» Brief: Please return, exactly and only, the lines beginning at the top of the entries below and ending with the line containing "Lọc Tách Dầu TLC-8220"; keep out the pictures.

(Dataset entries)
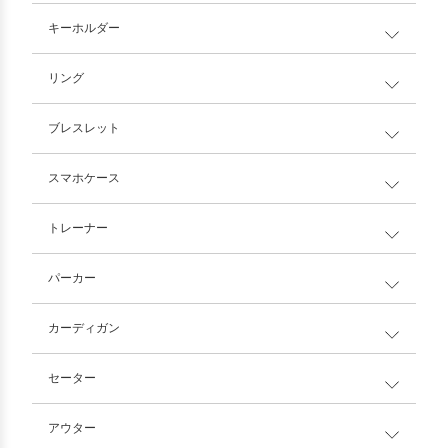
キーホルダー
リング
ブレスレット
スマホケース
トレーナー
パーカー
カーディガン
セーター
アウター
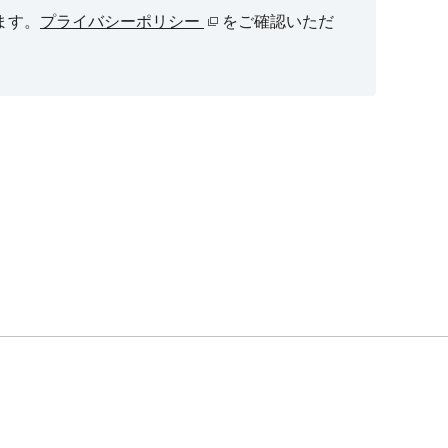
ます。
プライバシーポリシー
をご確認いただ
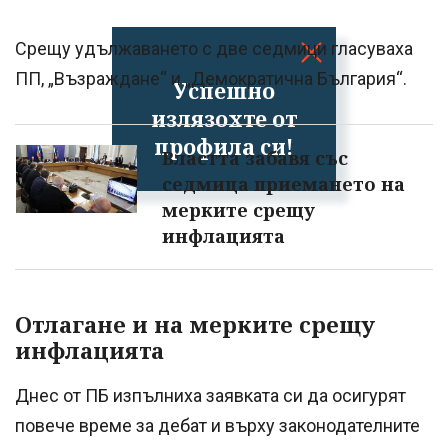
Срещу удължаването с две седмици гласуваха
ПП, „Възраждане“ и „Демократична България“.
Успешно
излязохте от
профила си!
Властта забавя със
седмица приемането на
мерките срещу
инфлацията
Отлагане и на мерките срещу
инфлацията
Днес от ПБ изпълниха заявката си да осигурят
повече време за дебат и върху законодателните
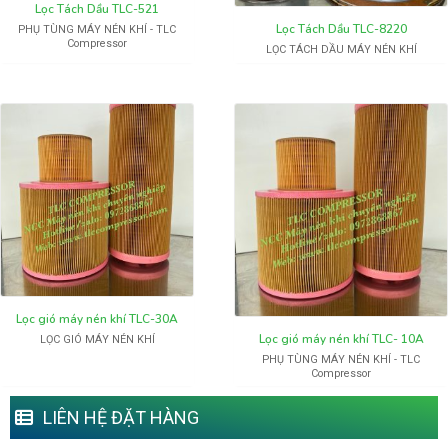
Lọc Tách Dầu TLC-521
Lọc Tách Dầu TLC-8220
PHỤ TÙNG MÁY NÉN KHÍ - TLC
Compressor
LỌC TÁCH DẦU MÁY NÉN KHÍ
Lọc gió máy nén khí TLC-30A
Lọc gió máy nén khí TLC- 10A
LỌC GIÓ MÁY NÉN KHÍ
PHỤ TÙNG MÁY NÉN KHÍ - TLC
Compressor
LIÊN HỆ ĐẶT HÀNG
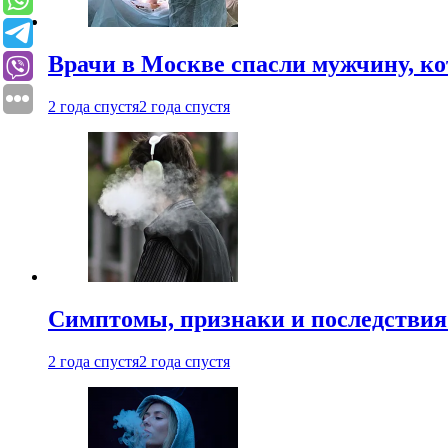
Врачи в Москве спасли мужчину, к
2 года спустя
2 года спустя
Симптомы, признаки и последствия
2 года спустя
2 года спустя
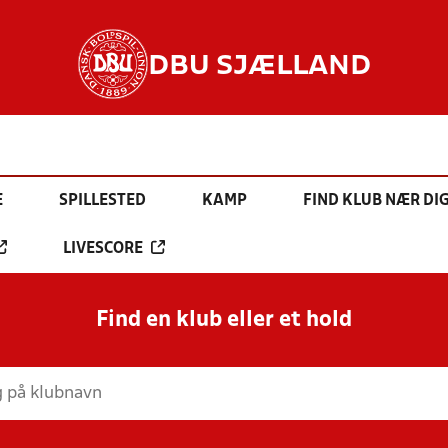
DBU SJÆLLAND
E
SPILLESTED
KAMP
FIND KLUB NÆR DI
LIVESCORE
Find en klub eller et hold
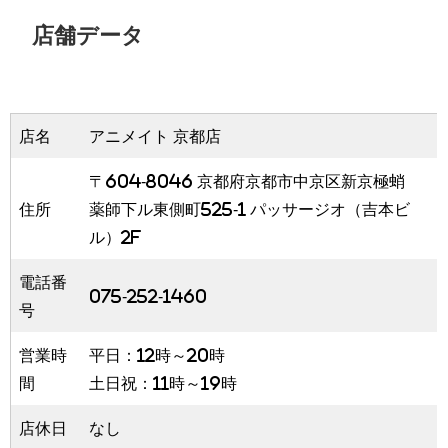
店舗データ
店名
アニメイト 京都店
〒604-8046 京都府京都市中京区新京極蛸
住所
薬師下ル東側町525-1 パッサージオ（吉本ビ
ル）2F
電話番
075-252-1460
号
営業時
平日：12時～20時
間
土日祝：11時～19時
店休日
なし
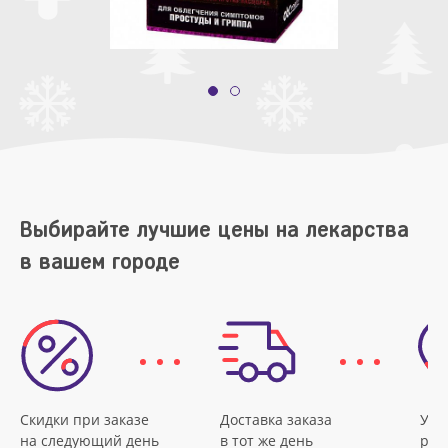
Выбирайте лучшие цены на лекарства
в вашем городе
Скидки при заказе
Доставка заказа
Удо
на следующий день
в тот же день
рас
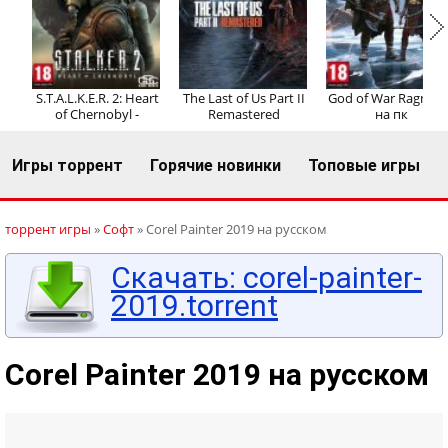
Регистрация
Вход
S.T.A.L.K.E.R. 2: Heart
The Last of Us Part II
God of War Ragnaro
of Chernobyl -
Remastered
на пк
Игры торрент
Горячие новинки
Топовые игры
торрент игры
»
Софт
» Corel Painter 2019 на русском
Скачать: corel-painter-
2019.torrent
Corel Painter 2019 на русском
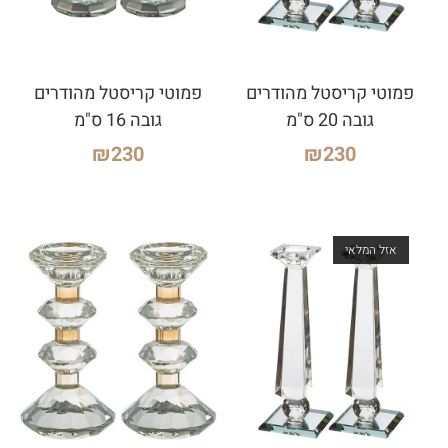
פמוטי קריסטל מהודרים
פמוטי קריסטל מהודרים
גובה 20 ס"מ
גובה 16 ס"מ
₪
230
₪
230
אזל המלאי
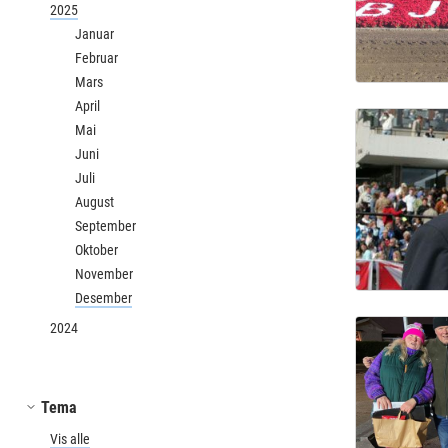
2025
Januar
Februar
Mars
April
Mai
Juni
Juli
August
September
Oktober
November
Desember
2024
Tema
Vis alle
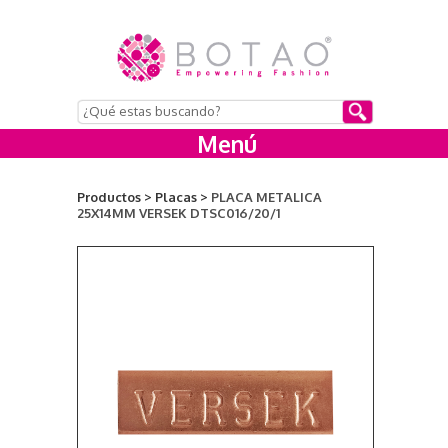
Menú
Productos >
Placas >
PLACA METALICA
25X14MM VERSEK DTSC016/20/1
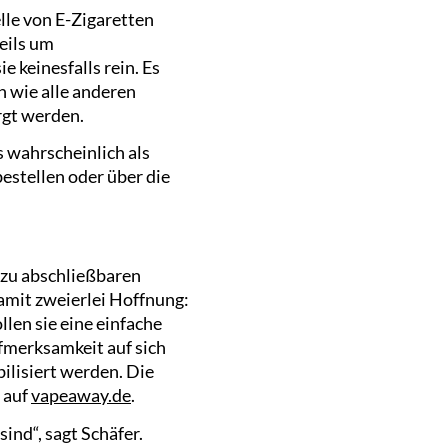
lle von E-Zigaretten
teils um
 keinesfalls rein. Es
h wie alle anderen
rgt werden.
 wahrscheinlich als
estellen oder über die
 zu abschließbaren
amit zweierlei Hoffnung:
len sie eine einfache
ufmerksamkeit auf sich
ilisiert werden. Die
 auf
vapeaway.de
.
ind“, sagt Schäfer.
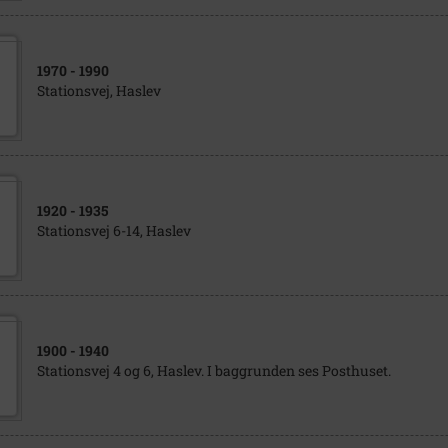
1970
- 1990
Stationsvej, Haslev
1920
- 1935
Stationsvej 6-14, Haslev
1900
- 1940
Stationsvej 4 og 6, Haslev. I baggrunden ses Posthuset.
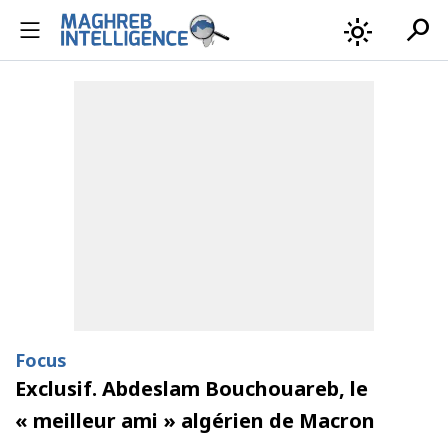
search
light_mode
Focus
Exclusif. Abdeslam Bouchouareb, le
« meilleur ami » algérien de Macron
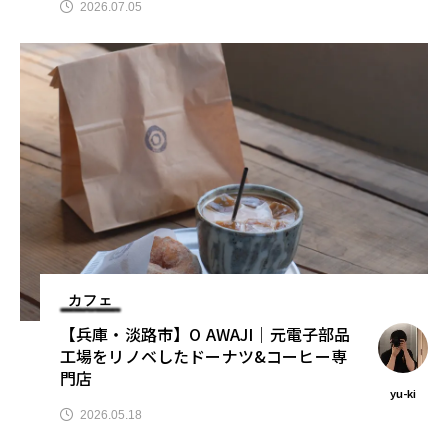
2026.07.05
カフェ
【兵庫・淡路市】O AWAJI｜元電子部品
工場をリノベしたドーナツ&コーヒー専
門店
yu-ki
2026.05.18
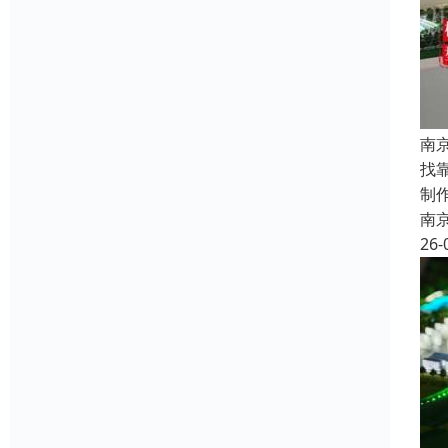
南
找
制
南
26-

» Response area:
キーホルダー
リング
ブレスレット
スマホケース
トレーナー
パーカー
カーディガン
セーター
アウター
ます。
プライバシーポリシー
をご確認いただ
Срещу удължаването с две седмици гласуваха
ПП, „Възраждане“ и „Демократична България“.
Успешно
излязохте от
профила си!
Властта забавя със
седмица приемането на
мерките срещу
инфлацията
Отлагане и на мерките срещу
инфлацията
Днес от ПБ изпълниха заявката си да осигурят
повече време за дебат и върху законодателните
Lọc Tách Dầu TLC-521
Lọc Tách Dầu TLC-8220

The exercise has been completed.